### [Aim of the exercise]
Find the line that contains "pour des aventures", then repeat it and each line after it to the end of the records, exactly.

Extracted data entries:

•••

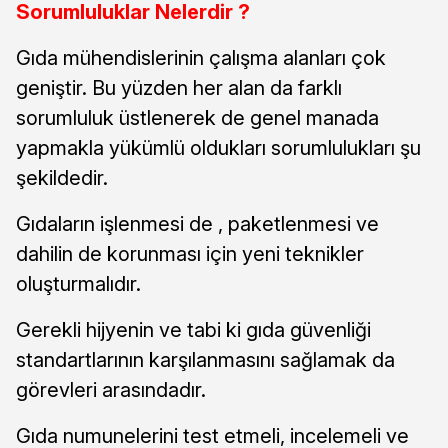
Sorumluluklar Nelerdir ?
Gıda mühendislerinin çalışma alanları çok
geniştir. Bu yüzden her alan da farklı
sorumluluk üstlenerek de genel manada
yapmakla yükümlü oldukları sorumlulukları şu
şekildedir.
Gıdaların işlenmesi de , paketlenmesi ve
dahilin de korunması için yeni teknikler
oluşturmalıdır.
Gerekli hijyenin ve tabi ki gıda güvenliği
standartlarının karşılanmasını sağlamak da
görevleri arasındadır.
Gıda numunelerini test etmeli, incelemeli ve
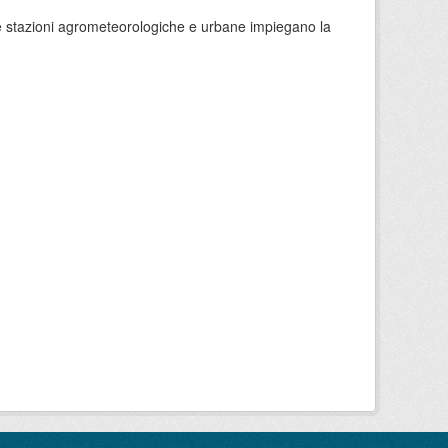
 le stazioni agrometeorologiche e urbane impiegano la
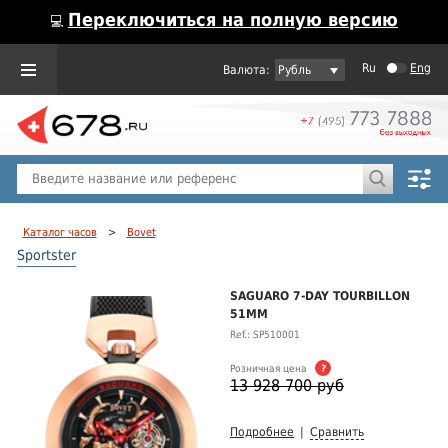
Переключиться на полную версию
💻
Ru
Eng
Рубль
Пол
Горячие предложения
Каталог часов
>
Bovet
Sportster
SAGUARO 7-DAY TOURBILLON
51MM
Ref.: SP510001
Розничная цена
?
13 928 700 руб
Подробнее
|
Сравнить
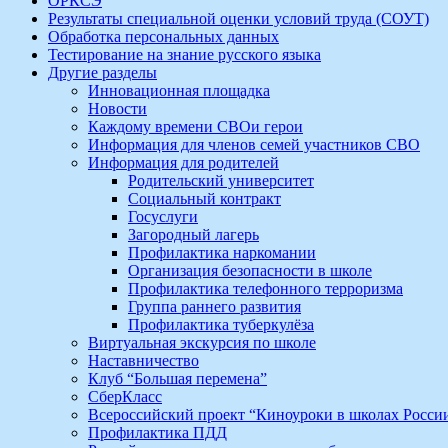
ОРКСЭ
Результаты специальной оценки условий труда (СОУТ)
Обработка персональных данных
Тестирование на знание русского языка
Другие разделы
Инновационная площадка
Новости
Каждому времени СВОи герои
Информация для членов семей участников СВО
Информация для родителей
Родительский университет
Социальный контракт
Госуслуги
Загородный лагерь
Профилактика наркомании
Организация безопасности в школе
Профилактика телефонного терроризма
Группа раннего развития
Профилактика туберкулёза
Виртуальная экскурсия по школе
Наставничество
Клуб “Большая перемена”
СберКласс
Всероссийский проект “Киноуроки в школах Росси
Профилактика ПДД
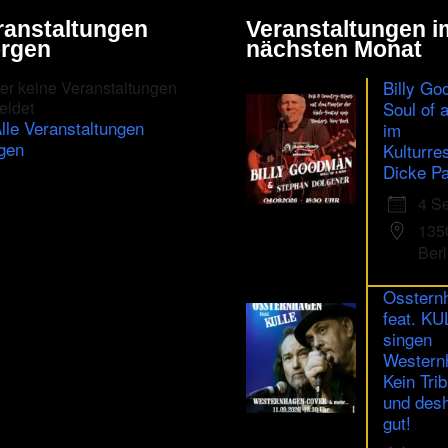
ranstaltungen
Veranstaltungen i
rgen
nächsten Monat
Billy Go
er keine Veranstaltungen
eldet
Soul of 
lle Veranstaltungen
im
gen
Kulturre
Dicke Pa
4 S
135
Berl
Osstern
feat. K
singen
Western
Kein Trib
und des
gut!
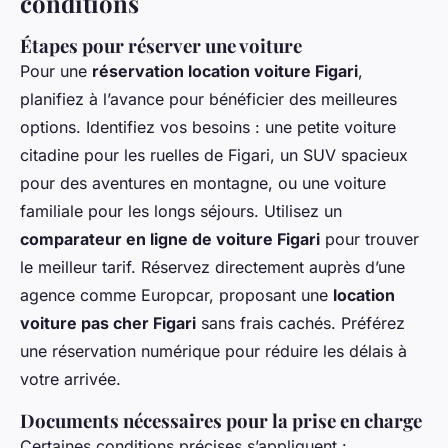
conditions
Étapes pour réserver une voiture
Pour une
réservation location voiture Figari
,
planifiez à l’avance pour bénéficier des meilleures
options. Identifiez vos besoins : une petite voiture
citadine pour les ruelles de Figari, un SUV spacieux
pour des aventures en montagne, ou une voiture
familiale pour les longs séjours. Utilisez un
comparateur en ligne de voiture Figari
pour trouver
le meilleur tarif. Réservez directement auprès d’une
agence comme Europcar, proposant une
location
voiture pas cher Figari
sans frais cachés. Préférez
une réservation numérique pour réduire les délais à
votre arrivée.
Documents nécessaires pour la prise en charge
Certaines conditions précises s’appliquent :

•••

### [Finished task]
pour des aventures en montagne, ou une voiture
familiale pour les longs séjours. Utilisez un
comparateur en ligne de voiture Figari
pour trouver
le meilleur tarif. Réservez directement auprès d’une
agence comme Europcar, proposant une
location
voiture pas cher Figari
sans frais cachés. Préférez
une réservation numérique pour réduire les délais à
votre arrivée.
Documents nécessaires pour la prise en charge
Certaines conditions précises s’appliquent :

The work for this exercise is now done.